ON DECEMBER 13, 2017, Philippine Congress extended until December 31, 2018 Martial Law and the suspension of the privilege of the Writ of Habeas Corpus in Mindanao. This was the second extension of Proclamation 216, which cited lawless activities in Mindanao that prompted the declaration of a state of national emergency in September 2016 under Proclamation 55 and the May 2017 violent acts of the Dawla Islamiyyah/Maute Group and Abu Sayyaf in Marawi City.

That the 17th Congress resoundingly approved a full-year extension of Martial Law in Mindanao was hardly surprising. It is known for being dominated by a “super majority” committed to backing the agenda of President Rodrigo Duterte. Only 27 lawmakers opposed the measure, four from the Senate and 23 from the House of Representatives (HOR).

What merits attention are public reactions to the extension by the fourth quarter of 2017 and a formal petition against the second extension filed with the Supreme Court (SC).

A December 8 to 16, 2017 Social Weather Stations (SWS) survey indicated that 62% of respondents agreed that extension was uncalled for “because the war in Marawi City is over.” Those who disagreed were at 26% and 12% were undecided.

While disagreement with the second extension was highest in Metro Manila (67%), the rest of Luzon, Mindanao, and Visayas were not far behind, where those who opposed the extension beyond December 2017 were at 63%, 62%, and 55%, respectively.

The argument that opposition to Martial Law was politically-motivated because it came from quarters contradicting President Duterte does not hold water. The same survey showed two-thirds (71 percent) of Filipinos were satisfied with Duterte’s performance. These results were even an improvement on the previous quarter’s survey, showing an increase by 5 points in gross satisfaction.

More significantly, the Fourth Quarter 2017 Social Weather Survey results were a big change from the Third Quarter 2017 Survey that probed agreement with the first extension of Proclamation 216.

The Third Quarter Survey, conducted from 23 to 27 September2017, showed that 54% of Filipinos agreed while 30% disagreed with Martial Law’s extension beyond the 60 days set by the Constitution. At that time, net agreement with the extension until end of 2017 was highest in Mindanao (+41 or very strong using SWS categories). There was also more support for the first extension from the ABC class (extremely strong +51) compared to the D class (moderately strong +26). The E class net rating was a neutral +4.

The net agreement score (subtracting % disagree from % agree) of the first extension was at +24 or moderately strong. But net agreement to the lack of need for the second extension was at +36or very strong.

Certain social media influencers have been peddling the message that Duterte “redefined” Martial Law, making it an instrument of order and a weapon against terrorism.

But more people are seeing through the smoke. Filipinos who are confident that the AFP can subdue the Maute and Abu Sayyaf even without Martial Law increased from 57% in June 2017 to 66% in December 2017.
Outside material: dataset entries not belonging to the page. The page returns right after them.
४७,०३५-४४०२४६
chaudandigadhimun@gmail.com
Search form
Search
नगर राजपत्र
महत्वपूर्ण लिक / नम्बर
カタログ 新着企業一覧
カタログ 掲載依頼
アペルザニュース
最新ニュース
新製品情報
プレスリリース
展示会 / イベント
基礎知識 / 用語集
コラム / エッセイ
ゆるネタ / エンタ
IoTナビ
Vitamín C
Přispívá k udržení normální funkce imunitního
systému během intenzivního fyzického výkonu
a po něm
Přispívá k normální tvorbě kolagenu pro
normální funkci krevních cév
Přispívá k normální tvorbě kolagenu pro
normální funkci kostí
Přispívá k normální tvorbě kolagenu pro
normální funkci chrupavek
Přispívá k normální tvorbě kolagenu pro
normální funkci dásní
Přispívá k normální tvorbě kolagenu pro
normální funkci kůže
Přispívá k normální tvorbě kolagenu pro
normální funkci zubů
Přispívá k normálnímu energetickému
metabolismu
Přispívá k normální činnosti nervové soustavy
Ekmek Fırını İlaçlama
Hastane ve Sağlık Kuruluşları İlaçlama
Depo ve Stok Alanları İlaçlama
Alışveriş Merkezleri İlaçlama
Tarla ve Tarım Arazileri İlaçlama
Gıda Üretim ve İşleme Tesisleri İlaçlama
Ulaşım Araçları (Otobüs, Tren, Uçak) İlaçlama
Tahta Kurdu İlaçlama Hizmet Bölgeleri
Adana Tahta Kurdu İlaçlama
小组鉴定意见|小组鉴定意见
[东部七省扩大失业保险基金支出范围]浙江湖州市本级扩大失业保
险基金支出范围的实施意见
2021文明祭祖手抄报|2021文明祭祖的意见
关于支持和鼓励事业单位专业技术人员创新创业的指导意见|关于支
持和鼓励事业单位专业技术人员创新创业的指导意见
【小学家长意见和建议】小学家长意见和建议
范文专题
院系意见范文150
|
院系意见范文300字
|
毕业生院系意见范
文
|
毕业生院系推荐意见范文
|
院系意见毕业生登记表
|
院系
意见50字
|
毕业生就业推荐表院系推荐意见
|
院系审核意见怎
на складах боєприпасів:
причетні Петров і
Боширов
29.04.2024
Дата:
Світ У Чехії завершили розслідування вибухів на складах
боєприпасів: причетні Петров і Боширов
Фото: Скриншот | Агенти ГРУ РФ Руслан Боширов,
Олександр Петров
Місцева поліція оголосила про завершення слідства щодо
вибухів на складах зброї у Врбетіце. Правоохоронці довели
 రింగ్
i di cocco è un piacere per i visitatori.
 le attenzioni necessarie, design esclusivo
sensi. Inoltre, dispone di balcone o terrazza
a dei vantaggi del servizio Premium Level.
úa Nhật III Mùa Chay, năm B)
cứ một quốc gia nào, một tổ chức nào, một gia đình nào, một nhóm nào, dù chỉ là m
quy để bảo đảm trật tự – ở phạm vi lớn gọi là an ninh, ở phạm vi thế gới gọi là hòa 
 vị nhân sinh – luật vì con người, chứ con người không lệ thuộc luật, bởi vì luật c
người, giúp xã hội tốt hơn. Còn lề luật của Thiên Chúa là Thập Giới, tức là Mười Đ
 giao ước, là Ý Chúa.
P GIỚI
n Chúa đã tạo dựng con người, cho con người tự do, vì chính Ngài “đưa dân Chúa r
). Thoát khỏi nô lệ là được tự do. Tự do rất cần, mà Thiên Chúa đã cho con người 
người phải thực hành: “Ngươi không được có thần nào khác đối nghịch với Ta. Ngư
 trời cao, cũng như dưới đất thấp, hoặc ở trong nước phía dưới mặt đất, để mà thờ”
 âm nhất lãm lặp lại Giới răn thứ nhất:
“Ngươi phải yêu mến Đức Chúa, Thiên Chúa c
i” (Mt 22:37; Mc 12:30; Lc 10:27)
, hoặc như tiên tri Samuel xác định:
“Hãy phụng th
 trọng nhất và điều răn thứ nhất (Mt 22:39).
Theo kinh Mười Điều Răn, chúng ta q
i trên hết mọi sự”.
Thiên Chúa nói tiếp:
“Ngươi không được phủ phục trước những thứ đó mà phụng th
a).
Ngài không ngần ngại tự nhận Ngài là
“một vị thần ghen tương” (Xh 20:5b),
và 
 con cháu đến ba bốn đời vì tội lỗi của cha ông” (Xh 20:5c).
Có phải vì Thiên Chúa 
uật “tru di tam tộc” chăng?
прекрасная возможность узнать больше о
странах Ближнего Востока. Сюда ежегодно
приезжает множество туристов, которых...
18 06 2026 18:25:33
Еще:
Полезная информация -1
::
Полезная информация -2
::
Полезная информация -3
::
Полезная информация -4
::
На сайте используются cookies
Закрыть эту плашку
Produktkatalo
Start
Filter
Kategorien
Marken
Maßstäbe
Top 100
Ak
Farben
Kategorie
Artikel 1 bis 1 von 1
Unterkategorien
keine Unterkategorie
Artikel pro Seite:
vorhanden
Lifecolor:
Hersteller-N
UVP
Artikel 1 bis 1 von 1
Interestingly, those who criticize the SWS December 2017 Survey for framing the question on support to extension in relation to the end of the Marawi war seem to have forgotten that it was the original basis for Proclamation 216.

An online campaign enjoining Mindanawons to oppose the post-December extension garnered more pronounced support from different areas and sectors compared to the first months after Martial Law had been declared. Many were from Davao City.
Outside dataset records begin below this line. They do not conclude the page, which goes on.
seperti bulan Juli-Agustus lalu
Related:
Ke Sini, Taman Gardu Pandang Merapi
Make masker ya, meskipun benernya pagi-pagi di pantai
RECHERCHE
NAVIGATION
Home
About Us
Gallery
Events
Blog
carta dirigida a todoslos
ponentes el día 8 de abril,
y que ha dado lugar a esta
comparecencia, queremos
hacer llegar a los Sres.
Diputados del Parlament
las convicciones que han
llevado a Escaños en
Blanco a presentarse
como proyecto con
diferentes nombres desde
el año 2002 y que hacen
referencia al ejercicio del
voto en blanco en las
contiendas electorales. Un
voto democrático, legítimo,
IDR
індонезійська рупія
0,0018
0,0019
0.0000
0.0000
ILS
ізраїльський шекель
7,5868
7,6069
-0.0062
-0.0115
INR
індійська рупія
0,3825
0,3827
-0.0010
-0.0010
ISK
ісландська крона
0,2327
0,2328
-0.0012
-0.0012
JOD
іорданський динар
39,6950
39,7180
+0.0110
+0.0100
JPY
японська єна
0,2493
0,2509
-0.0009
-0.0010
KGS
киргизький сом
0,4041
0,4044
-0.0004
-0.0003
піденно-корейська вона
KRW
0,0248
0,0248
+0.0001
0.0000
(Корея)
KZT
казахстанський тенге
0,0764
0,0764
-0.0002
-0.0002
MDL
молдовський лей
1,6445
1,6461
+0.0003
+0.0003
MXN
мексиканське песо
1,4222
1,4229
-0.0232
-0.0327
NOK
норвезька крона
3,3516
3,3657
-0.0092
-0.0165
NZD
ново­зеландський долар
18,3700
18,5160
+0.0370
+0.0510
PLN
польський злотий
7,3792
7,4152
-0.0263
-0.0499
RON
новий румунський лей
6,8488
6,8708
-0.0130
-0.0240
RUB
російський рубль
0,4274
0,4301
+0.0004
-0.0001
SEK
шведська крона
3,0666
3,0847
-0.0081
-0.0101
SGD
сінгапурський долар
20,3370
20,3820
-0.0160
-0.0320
The Makabayan Bloc of legislators and BAYAN leaders filed a petition on January 8, 2018 invoking SC judicial review powers and asking it to nullify Congressional approval of the extension because of questionable sufficiency of factual basis.

Five petitioners are Mindanawons — a Lumad woman, a farmer, a youth leader, and two party-list representatives.
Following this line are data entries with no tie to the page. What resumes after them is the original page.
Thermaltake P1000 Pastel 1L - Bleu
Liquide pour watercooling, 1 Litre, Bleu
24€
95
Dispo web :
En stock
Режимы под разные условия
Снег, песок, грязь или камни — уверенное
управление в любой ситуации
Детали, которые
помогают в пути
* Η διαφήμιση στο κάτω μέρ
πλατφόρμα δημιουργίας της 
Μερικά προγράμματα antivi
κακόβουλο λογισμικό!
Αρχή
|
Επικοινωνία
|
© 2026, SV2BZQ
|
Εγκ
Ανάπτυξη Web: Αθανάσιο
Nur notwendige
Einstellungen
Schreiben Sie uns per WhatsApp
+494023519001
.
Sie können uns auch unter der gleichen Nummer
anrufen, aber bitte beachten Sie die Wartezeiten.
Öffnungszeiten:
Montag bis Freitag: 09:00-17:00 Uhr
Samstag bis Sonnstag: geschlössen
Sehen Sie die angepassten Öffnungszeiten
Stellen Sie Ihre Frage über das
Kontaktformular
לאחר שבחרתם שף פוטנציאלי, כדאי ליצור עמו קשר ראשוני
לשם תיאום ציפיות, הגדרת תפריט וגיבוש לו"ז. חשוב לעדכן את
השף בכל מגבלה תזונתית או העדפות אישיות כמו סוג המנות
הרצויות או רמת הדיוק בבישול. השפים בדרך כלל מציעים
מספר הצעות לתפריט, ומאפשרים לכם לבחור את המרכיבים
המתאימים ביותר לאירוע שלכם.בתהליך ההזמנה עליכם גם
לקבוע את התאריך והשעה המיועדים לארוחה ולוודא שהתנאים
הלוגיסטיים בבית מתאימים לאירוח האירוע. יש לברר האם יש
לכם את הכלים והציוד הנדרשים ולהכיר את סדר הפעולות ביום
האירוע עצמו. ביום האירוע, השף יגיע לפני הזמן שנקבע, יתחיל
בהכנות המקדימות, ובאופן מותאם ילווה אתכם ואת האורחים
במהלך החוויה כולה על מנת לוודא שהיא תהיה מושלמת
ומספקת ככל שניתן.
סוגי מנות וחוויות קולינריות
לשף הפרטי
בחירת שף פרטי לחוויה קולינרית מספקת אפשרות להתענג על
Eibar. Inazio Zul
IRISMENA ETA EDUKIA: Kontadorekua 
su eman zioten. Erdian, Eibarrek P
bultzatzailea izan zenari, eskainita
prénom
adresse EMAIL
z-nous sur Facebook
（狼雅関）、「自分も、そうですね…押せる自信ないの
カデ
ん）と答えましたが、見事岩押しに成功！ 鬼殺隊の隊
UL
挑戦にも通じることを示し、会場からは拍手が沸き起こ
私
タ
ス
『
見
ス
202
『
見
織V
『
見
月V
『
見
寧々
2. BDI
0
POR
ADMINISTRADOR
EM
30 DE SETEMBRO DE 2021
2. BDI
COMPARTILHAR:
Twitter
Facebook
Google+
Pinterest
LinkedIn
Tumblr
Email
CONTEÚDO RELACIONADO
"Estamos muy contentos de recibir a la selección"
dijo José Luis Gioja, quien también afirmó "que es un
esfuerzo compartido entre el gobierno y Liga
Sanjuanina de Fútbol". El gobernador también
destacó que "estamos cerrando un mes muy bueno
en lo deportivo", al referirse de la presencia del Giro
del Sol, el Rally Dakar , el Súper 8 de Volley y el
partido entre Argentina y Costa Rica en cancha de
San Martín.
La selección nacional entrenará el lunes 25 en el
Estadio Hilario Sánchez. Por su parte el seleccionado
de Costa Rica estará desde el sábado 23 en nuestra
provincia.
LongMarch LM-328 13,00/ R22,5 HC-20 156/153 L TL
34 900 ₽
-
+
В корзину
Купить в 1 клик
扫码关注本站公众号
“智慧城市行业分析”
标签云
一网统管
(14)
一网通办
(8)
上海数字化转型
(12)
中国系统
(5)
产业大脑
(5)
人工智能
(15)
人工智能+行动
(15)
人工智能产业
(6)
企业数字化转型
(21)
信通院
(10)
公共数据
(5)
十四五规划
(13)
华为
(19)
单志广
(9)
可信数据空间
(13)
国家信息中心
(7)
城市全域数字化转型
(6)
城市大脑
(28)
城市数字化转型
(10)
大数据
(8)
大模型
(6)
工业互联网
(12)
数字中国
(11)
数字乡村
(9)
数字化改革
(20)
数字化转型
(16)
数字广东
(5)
Four of the 23 HOR members who dissented against the second extension are from Mindanao.

In summary, by January 2018 an increasing number of Filipinos have become unconvinced of the validity of continuing Martial Law in Mindanao and its necessity for dealing with terrorism and security problems. More Mindanawons are publicly expressing opposition to it. The poor seems to have a wait-and-see attitude to Martial Law. All these within the first eight months of its declaration. Martial Law in Mindanao is not the unchallenged new normal as some would have us believe.